I tried to use GTDB-Tk v2.4.0 in my local disk instead of using an external HD.
However, same error occured again although the program seemed to run.

[2024-07-03 11:39:08] INFO: GTDB-Tk v2.4.0
[2024-07-03 11:39:08] INFO: gtdbtk classify_wf --genome_dir /Users/us009/gtdbtk_data/genomes/batch_1 --out_dir /Users/us009/gtdbtk_data/gtdbtk_output_new/batch_1 --mash_db /Users/us009/gtdbtk_data/gtdbtk_mash_sketch.msh --extension fasta --cpus 8 --tmpdir /Users/us009/gtdbtk_data/tmp
[2024-07-03 11:39:08] INFO: Using GTDB-Tk reference data version r220: /Users/us009/gtdbtk_data/release220
[2024-07-03 11:39:08] INFO: Loading reference genomes.
[2024-07-03 11:39:08] INFO: Using Mash version 2.3
[2024-07-03 11:39:08] INFO: Creating Mash sketch file: /Users/us009/gtdbtk_data/gtdbtk_output_new/batch_1/classify/ani_screen/intermediate_results/mash/gtdbtk.user_query_sketch.msh
[2024-07-03 11:39:08] INFO: Completed 1 genome in 0.06 seconds (16.72 genomes/second).
[2024-07-03 11:39:08] INFO: Creating Mash sketch file: /Users/us009/gtdbtk_data/gtdbtk_mash_sketch.msh
[2024-07-03 12:01:23] INFO: Completed 113,104 genomes in 22.26 minutes (5,082.09 genomes/minute).
[2024-07-03 12:01:23] ERROR: Error generating Mash sketch:
Sketching /Users/us009/gtdbtk_data/release220/skani/database/GCA/000/008/085/GCA_000008085.1_genomic.fna.gz…
Sketching /Users/us009/gtdbtk_data/release220/skani/database/GCA/000/008/885/GCA_000008885.1_genomic.fna.gz…
Sketching /Users/us009/gtdbtk_data/release220/skani/database/GCA/000/009/845/GCA_000009845.1_genomic.fna.gz…

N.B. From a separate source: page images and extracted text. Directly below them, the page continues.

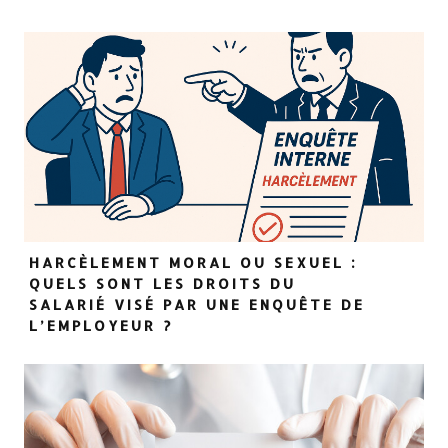
HARCÈLEMENT MORAL OU SEXUEL :
QUELS SONT LES DROITS DU
SALARIÉ VISÉ PAR UNE ENQUÊTE DE
L’EMPLOYEUR ?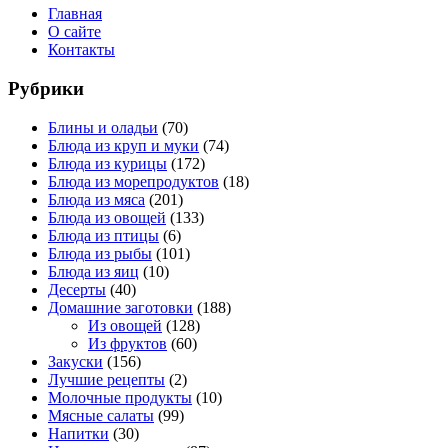
Главная
О сайте
Контакты
Рубрики
Блины и оладьи
(70)
Блюда из круп и муки
(74)
Блюда из курицы
(172)
Блюда из морепродуктов
(18)
Блюда из мяса
(201)
Блюда из овощей
(133)
Блюда из птицы
(6)
Блюда из рыбы
(101)
Блюда из яиц
(10)
Десерты
(40)
Домашние заготовки
(188)
Из овощей
(128)
Из фруктов
(60)
Закуски
(156)
Лучшие рецепты
(2)
Молочные продукты
(10)
Мясные салаты
(99)
Напитки
(30)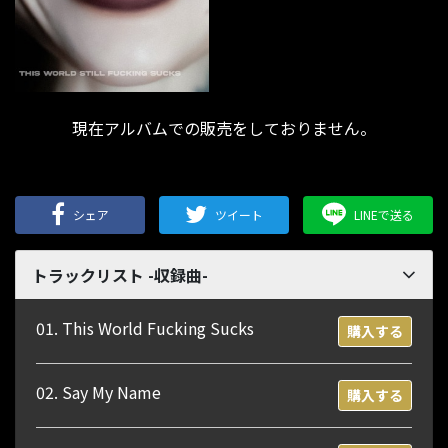
現在アルバムでの販売をしておりません。
シェア
ツイート
LINEで送る
トラックリスト -収録曲-
01. This World Fucking Sucks
購入する
02. Say My Name
購入する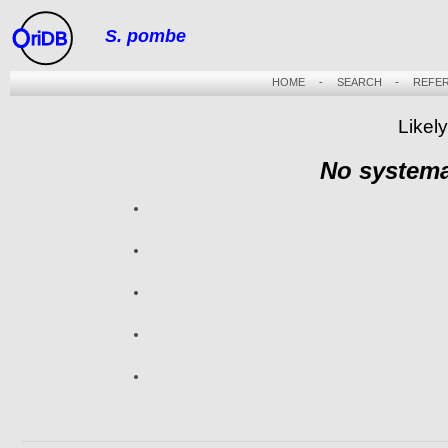
S. pombe
riDB
HOME
-
SEARCH
-
REFE
Likely
No systema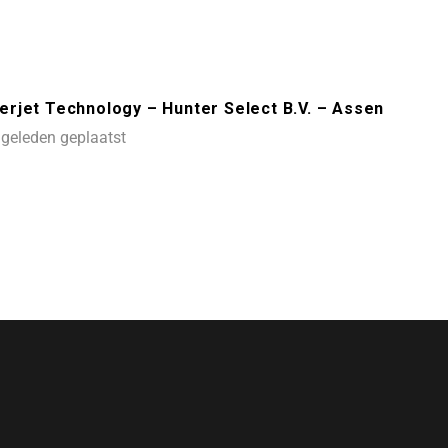
rjet Technology – Hunter Select B.V. – Assen
geleden geplaatst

Sketching /Users/us009/gtdbtk_data/release220/skani/database/GCF/963/378/095/GCF_963378095.1_genomic.fna.gz…
Sketching /Users/us009/gtdbtk_data/release220/skani/database/GCF/963/378/105/GCF_963378105.1_genomic.fna.gz…
Writing to /Users/us009/gtdbtk_data/gtdbtk_mash_sketch.msh…
libc++abi: terminating due to uncaught exception of type kj::ExceptionImpl: kj/io.c++:405: failed: ::writev(fd, current, iov.end() - current): Invalid argument; fd = 3
stack: 1007a1679 1007a197a 100778884 10076875c 10072f5aa 100769d14 10076f9c4 1007257a3
[2024-07-03 12:01:24] ERROR: Controlled exit resulting from an unrecoverable error or warning.

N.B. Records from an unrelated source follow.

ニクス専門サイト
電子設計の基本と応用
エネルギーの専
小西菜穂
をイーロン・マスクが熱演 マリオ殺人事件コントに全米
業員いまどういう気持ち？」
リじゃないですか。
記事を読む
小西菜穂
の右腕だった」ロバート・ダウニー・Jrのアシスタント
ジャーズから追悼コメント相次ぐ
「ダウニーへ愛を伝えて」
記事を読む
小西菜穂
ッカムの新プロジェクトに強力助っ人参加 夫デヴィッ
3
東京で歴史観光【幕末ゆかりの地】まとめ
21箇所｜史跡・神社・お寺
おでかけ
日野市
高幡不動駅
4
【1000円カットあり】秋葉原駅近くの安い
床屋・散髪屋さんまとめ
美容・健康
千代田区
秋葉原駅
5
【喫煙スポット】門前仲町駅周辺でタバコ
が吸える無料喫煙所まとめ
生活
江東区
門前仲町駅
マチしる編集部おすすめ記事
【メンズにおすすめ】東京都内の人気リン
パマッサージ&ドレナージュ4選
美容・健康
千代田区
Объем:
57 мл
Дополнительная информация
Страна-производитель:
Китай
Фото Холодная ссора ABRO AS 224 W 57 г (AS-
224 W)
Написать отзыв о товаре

==> Processed 0/1 genomes (0%) | | [?genome/s, ETA ?]

==> Processed 1/1 genomes (100%) |███████████████| [16.67genome/s, ETA 00:00]

==> Processed 0/113104 genomes (0%) | | [?genome/s, ETA ?]
==> Processed 12/113104 genomes (0%) | | [116.40genome/s, ETA 16:11]
==> Processed 24/113104 genomes (0%) | | [87.77genome/s, ETA 21:28]
==> Processed 34/113104 genomes (0%) | | [91.23genome/s, ETA 20:39]
==> Processed 44/113104 genomes (0%) | | [84.14genome/s, ETA 22:23]




==> Processed 113094/113104 genomes (100%) |██████████████▉| [72.50genome/s, ETA 00:00]
==> Processed 113103/113104 genomes (100%) |██████████████▉| [72.97genome/s, ETA 00:00]

==> Processed 113104/113104 genomes (100%) |███████████████| [72.97genome/s, ETA 00:00]

Now I try to figure out the situation, but I do not have any clues to solve this problem.

Hi. The issue is obvious to me. I’d confirm that you aren’t running out of disk space, including that your tmp directory is not reaching 100% capacity.